How to complete this task — What needs reproducing is the run of lines in the data below starting at the line with "по бокам от сантехнической точки должно" and ending at the line with "ชุดของแอปพลิเคชันที่ผสาน", both ends included. Copy it exactly, without pictures, and add nothing.
═══ Records for processing
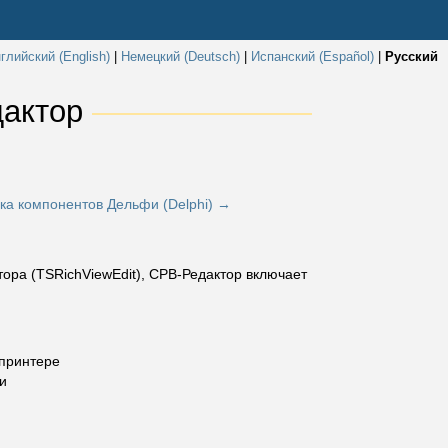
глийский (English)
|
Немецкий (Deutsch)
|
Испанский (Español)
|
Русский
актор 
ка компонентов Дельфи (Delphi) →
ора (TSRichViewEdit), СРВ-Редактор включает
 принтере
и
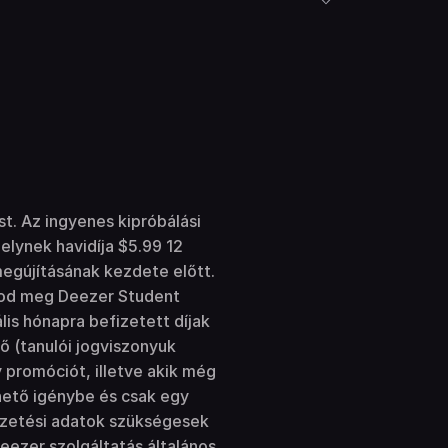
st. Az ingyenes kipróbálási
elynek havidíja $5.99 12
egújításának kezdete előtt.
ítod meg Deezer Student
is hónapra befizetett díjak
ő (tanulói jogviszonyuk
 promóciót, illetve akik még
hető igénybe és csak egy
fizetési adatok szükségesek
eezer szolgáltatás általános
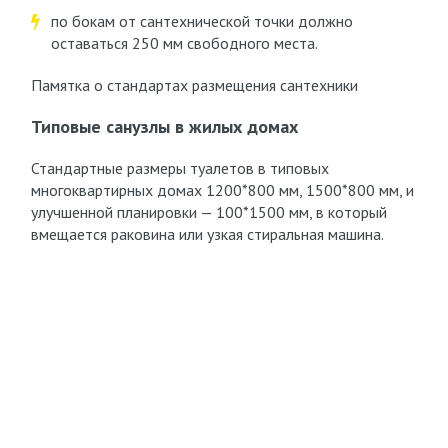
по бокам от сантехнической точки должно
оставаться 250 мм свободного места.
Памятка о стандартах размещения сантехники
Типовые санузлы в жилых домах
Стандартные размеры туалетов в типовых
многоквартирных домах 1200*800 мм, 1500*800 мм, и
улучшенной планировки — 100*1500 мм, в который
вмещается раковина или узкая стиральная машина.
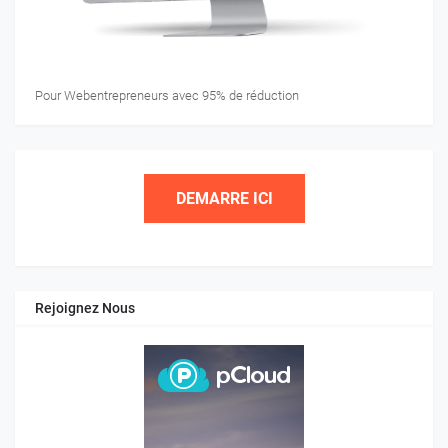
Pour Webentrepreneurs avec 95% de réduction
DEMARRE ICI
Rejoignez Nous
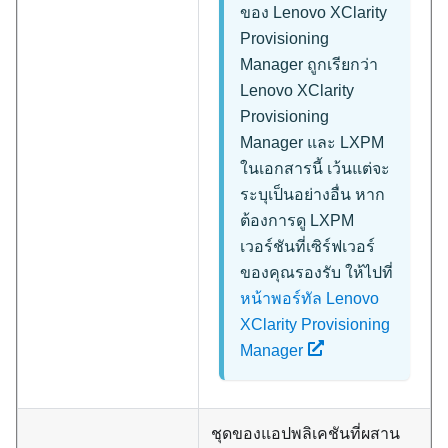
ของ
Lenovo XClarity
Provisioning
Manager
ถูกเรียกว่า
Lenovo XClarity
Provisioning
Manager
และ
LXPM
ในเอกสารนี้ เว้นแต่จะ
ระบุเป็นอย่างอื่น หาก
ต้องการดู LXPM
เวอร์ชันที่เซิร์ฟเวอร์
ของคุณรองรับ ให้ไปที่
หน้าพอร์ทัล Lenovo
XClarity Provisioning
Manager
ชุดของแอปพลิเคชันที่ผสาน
══════
═══ Records for processing
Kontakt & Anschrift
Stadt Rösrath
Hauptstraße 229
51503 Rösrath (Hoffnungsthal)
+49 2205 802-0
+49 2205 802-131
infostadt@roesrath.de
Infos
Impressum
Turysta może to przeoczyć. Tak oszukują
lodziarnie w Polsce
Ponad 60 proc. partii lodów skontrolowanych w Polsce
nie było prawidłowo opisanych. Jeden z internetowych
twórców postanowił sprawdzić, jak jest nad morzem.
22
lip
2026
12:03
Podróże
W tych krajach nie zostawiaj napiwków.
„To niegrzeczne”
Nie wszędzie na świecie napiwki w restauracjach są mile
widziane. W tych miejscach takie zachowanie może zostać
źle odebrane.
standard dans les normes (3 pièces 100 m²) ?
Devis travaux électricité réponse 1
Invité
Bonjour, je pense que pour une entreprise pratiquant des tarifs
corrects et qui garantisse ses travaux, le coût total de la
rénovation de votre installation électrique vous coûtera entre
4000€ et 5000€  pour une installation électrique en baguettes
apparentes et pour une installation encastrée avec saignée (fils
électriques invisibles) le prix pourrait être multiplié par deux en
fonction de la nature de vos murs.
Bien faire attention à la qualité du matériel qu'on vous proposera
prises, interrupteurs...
══════
Task result —
по бокам от сантехнической точки должно
оставаться 250 мм свободного места.
Памятка о стандартах размещения сантехники
Типовые санузлы в жилых домах
Стандартные размеры туалетов в типовых
многоквартирных домах 1200*800 мм, 1500*800 мм, и
улучшенной планировки — 100*1500 мм, в который
вмещается раковина или узкая стиральная машина.
Pour Webentrepreneurs avec 95% de réduction
DEMARRE ICI
Rejoignez Nous
ของ
Lenovo XClarity
Provisioning
Manager
ถูกเรียกว่า
Lenovo XClarity
Provisioning
Manager
และ
LXPM
ในเอกสารนี้ เว้นแต่จะ
ระบุเป็นอย่างอื่น หาก
ต้องการดู LXPM
เวอร์ชันที่เซิร์ฟเวอร์
ของคุณรองรับ ให้ไปที่
หน้าพอร์ทัล Lenovo
XClarity Provisioning
Manager
ชุดของแอปพลิเคชันที่ผสาน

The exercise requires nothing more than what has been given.